By on February 28, 2012 Leave a Comment

By: Jeffrey Hoehn

Credit Image: http://teacherweb.ftl.pinecrest.edu/snyderd/MWH/Projects/cov/Maps.htm

The Holy Alliance was derived out of the Quintuple Alliance in the Congress of Vienna on September 26th, 1815.  The main purpose of the Holy Alliance was to uphold Christianity as the prominent faith and reflected the return to Conservative politics in Europe.  Headed by Tsar Alexander, he wanted to return to politics long before the French Revolution and other revolutions in Europe.  However, it is important to note that Great Britian was not part of  the Holy Alliance, even though it was in the Quintuple Alliance.  King George IV of Great Britian refused to sign on constitutional grounds.  The alliance was noted for its union of politics and religion as one treaty.

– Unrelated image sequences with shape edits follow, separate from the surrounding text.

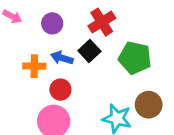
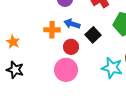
black square: (89, 51) -> (93, 35), moved

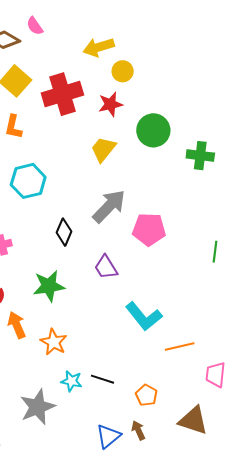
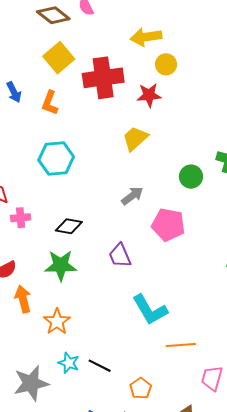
green circle: (153, 130) -> (191, 177), moved, size x0.7
gray arrow: (109, 206) -> (132, 196), size x0.6
black diamond: (64, 232) -> (69, 226), moved, turned 68

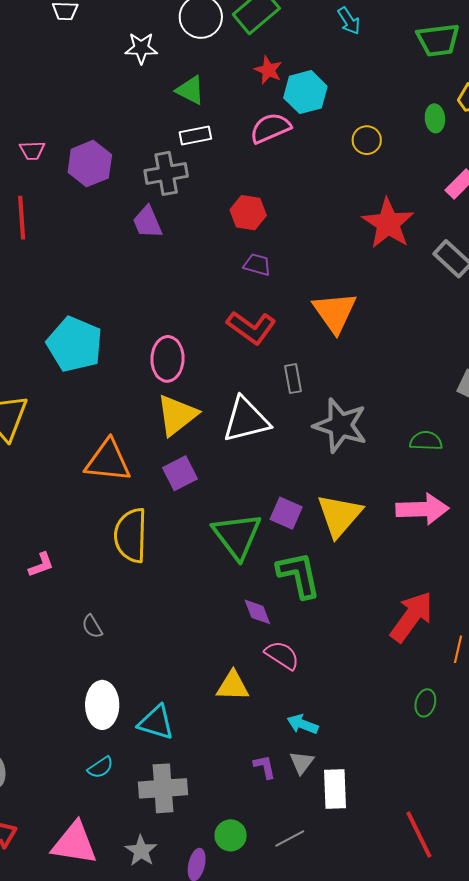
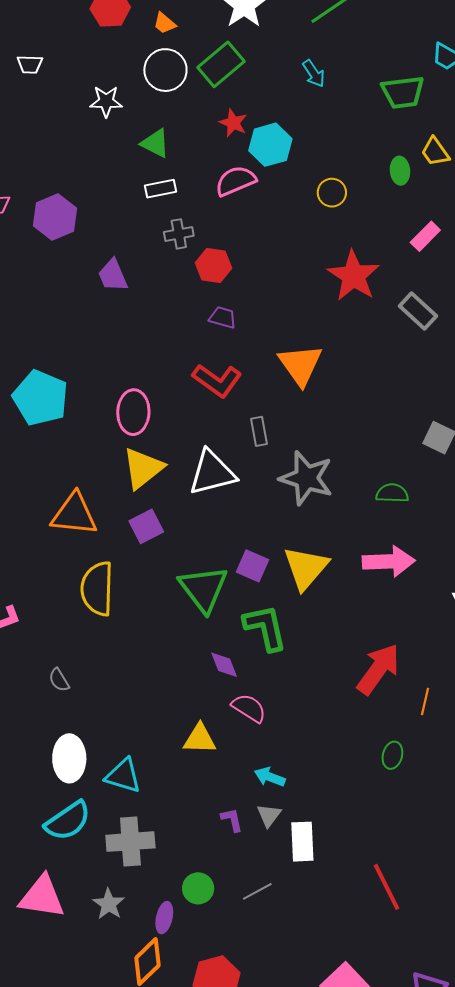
gray cross: (166, 173) -> (179, 234), moved, size x0.7
cyan semicircle: (100, 767) -> (68, 821), size x1.8

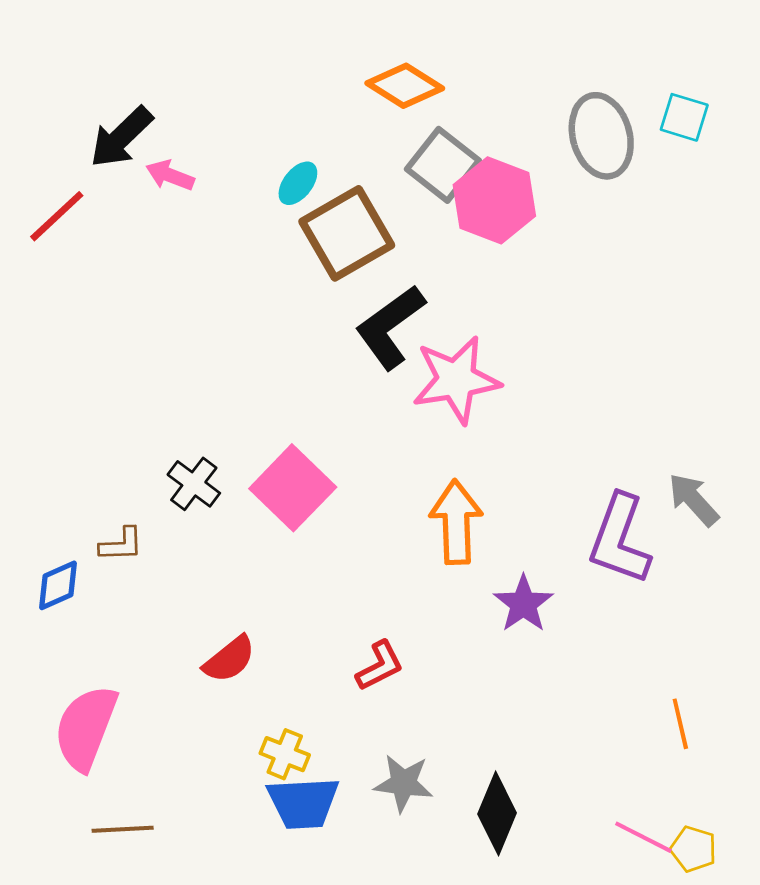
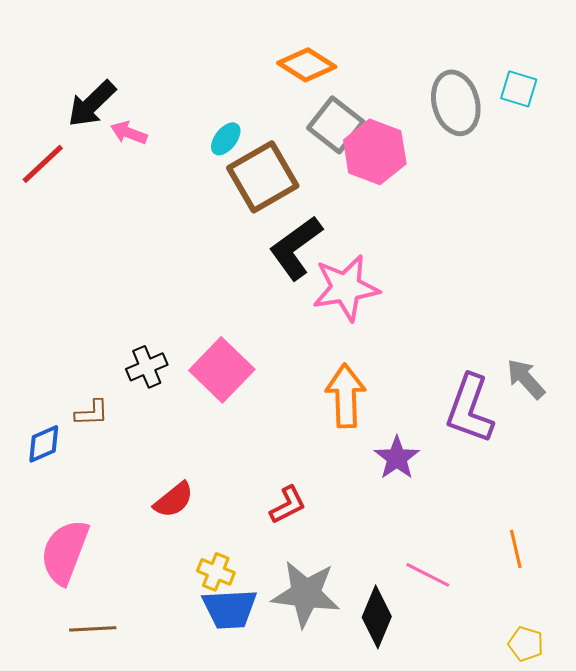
black cross: (194, 484) -> (147, 367), turned 30
gray star: (403, 783) -> (306, 594), size x1.5
pink line: (643, 837) -> (428, 575), moved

The Alliance had three articles.  The first article basically noted that all of the members of the Holy Alliance are brethren, and will assist each other when necessary to protect religion, peace, and justice.  The second article established the three nations as a Christian nation.  The second article also states we owe the treasures of our lives to God, and recommend to the subjects of the three nations to to enjoy God’s gifts, and exercise his principles.  The third article states those that agree to this Alliance shall indeed utilize the principles of God and Christianity to shape the destinies of mankind of which they have influence over.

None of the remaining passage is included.